The easy tricks you can put into practice to control your weight


  • So many tricks you may already know and others are common sense but seeing them together will refresh your memory and be useful.
  • Such as avoiding alcohol, drinking water before/after meals and not during.
  • Walk after meals, avoid distractions while eating, and brush your teeth after dinner to prevent late-night snacking.
    And so much more!

 

Stayingfit doesn’t have to be torture.
As always, the most powerful tool you have at your disposal is your habits: changing them for the better can help you change so many aspects of your life, including your weight.
Here are some small tricks to keep you on track.
They are recommended by coach Dan Go , and we found them perfect for simplicity and practicability.
So simple that you’ll think, “But why haven’t I used them before?”
We have divided them into three categories: how and what to drink, how and what to eat, and general behaviors to adopt.

1. How and what to drink

Avoid drinking alcohol

Alcohol adds calories and negatively affects sleep, making you hungrier and less energetic the next day.
Drinking less or avoiding it altogether is an effective choice to keep the weight off.

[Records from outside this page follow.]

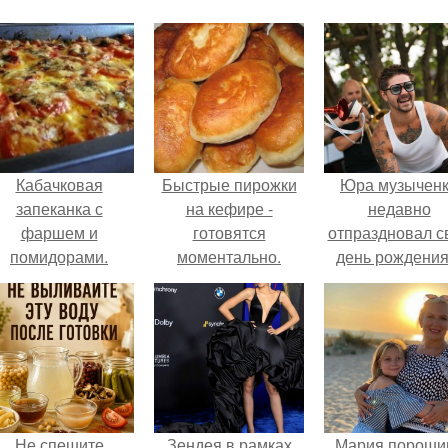
Кабачковая
Быстрые пирожки
Юра музычен
запеканка с
на кефире -
недавно
фаршем и
готовятся
отпраздновал с
помидорами.
моментально.
день рождения
кругу самых
близких и родн
людей.
Не спешите
Зендея в рамках
Мария пороши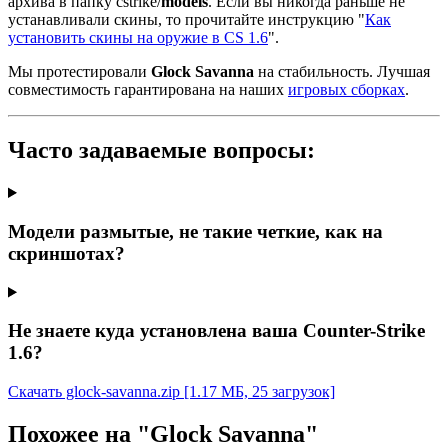
архива в папку cstrike/
models
. Если вы никогда раньше не
устанавливали скины, то прочитайте инструкцию "
Как
установить скины на оружие в CS 1.6
".
Мы протестировали
Glock Savanna
на стабильность. Лучшая
совместимость гарантирована на наших
игровых сборках
.
Часто задаваемые вопросы:
Модели размытые, не такие четкие, как на
скриншотах?
Не знаете куда установлена ваша Counter-Strike
1.6?
Скачать glock-savanna.zip
[1.17 МБ, 25 загрузок]
Похожее на "Glock Savanna"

Water is to be drunk before and after meals, not during

Drinking a glass of water before meals helps you become full faster, thus reducing the amount of food you eat.
Drinking water after meals also helps to prolong this feeling of fullness.

Why not drink water with meals?

Drinking too much water while eating can make you consume food faster, leading to poor digestion, as well as making you eat more of it.
It is best to focus on your food and drink either before or after.

2. How and what to eat

Deceives the mind by using smaller dishes

Using smaller plates is a psychological trick that can trick your brain into thinking you have eaten more.
This method naturally reduces portions without you noticing.

Chew well

Take time to chew food until it becomes almost liquid.
Slow chewing improves digestion and increases feelings of fullness, preventing binge eating.

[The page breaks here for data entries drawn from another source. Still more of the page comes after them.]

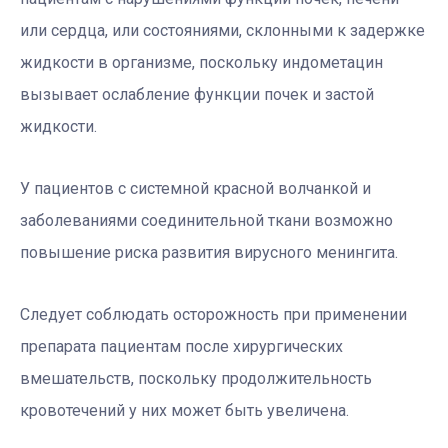
или сердца, или состояниями, склонными к задержке
жидкости в организме, поскольку индометацин
вызывает ослабление функции почек и застой
жидкости.
У пациентов с системной красной волчанкой и
заболеваниями соединительной ткани возможно
повышение риска развития вирусного менингита.
Следует соблюдать осторожность при применении
препарата пациентам после хирургических
вмешательств, поскольку продолжительность
кровотечений у них может быть увеличена.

Use vegetables to make volume

Adding vegetables to your meals is a great way to increase the amount of food you eat without adding too many calories.
Plus, they’re great for you!

Eat potatoes for carbohydrate intake

If you are trying to lose weight, potatoes are a great choice as a source of carbohydrates.
They are one of the most satiating foods and help keep your calorie intake low.

Avoid bread in restaurants

The habit of eating bread in restaurants while waiting for courses is ingrained, yet you would do well to lose it because before meals it increases your appetite and fills you with unnecessary calories.

He always eats the same meals, more or less

Controlling nutrients is not an obsession: it is mainly to remind you to take them in consistently and with variety.
Eating similar meals every day can help you in this because you will have more control over calorie and nutrient management.
Doing so then eliminates the drudgery of daily decisions and you can more easily maintain a healthy diet consistently.

Don’t eat from the packages

I know: chips eaten from the bag are irresistible.
They are also so because you can’t tell exactly how many you are eating so you never stop.
Eating straight from the packets, however, leads you to lose control over portions.
Instead, always put food on a plate and store the rest to avoid eating more than you need.

Avoid irresistible foods

Eh, we were talking about chips: some foods, like them, salty or sweet snacks, can push you to overeat without realizing it.
If you know you can’t stop, it’s best to avoid them altogether.

3. Good Behaviors in General

Walk after meals

A short walk after eating improves digestion and helps keep energy levels high, preventing the classic post-meal “binge”.

Stop before you’re full

A good tip is to stop when you feel 80 percent full.
Satiated but not too full, and certainly not near the limit of your cousin’s wedding feast.
Your digestion will improveand you will be able to keep your energy levels high, as well as avoid excess calories.

Eat with awareness

How often do you eat in front of the TV or on the road or while driving?
These behaviors reduce your awareness of how much you are eating, give you no control over quantities, and make you appreciate less the act of eating, which is-let’s always remember it-necessary but also extremely enjoyable.

Brush your teeth after meals (especially dinner)

If you have a tendency to snack at night, try brushing and flossing right after dinner.
This small gesture will help you not feel like doing it again after eating your midnight snack, because you won’t feel like brushing your teeth twice in a row, will you?

The dreaded night dots

If you feel hungry after dinner, you probably did not eat enough during the day.
Be sure to always have balanced and nutritious meals to avoid this problem.

Eating gives joy but does not cure melancholy

Eating to manage emotions does not solve problems, it only masks them temporarily.
Find other relaxation activities (like meditation!) to deal with stress without drowning it in food.
Because that one can swim just fine.

Change perspective on food

By now we all know what we should not eat.
But do we know just as well the opposite, and that is what we should eat?
Instead of focusing on what you “shouldn’t” eat, direct your attention to nutritious, healthy foods.
Start being that person who chooses healthy foods, and you will see that you will automatically avoid the less healthy ones.